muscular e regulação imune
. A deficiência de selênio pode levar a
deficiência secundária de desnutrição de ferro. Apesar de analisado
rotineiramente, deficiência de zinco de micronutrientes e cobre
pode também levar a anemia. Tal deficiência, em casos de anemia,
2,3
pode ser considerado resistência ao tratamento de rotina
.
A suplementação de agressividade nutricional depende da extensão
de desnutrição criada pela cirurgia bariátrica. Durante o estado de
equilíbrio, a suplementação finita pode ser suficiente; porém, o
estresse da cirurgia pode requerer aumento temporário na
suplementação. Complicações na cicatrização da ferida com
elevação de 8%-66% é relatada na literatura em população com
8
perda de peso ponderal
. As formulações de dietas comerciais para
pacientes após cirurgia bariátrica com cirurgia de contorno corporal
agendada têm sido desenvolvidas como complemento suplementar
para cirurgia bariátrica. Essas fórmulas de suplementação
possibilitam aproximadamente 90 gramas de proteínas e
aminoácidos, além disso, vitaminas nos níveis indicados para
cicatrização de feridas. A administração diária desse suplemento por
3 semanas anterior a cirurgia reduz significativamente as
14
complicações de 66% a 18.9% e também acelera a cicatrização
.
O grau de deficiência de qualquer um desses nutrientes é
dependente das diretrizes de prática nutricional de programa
...
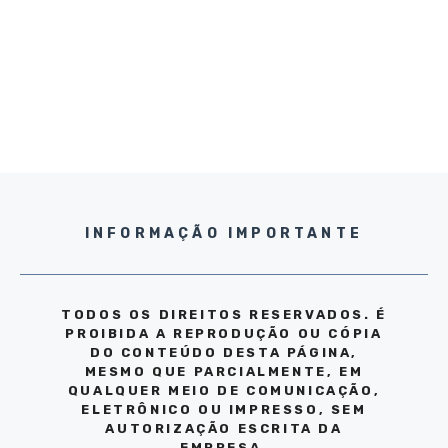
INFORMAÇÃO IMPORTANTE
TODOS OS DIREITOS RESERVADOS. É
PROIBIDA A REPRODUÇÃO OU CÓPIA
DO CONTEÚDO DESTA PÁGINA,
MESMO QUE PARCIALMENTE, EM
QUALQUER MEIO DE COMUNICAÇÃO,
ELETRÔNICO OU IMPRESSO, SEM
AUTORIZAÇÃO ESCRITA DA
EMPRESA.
==
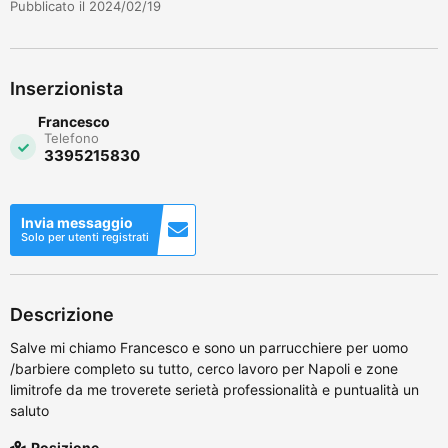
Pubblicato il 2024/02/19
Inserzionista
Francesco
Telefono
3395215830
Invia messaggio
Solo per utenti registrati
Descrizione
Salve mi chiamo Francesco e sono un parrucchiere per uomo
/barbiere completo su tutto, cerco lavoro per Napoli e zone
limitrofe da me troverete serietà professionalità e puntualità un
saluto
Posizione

ACTIVITY: Scan the entries above for lines with "cicatrização" in them, then report how many there are as a plain number.

ANSWER SECTION: 3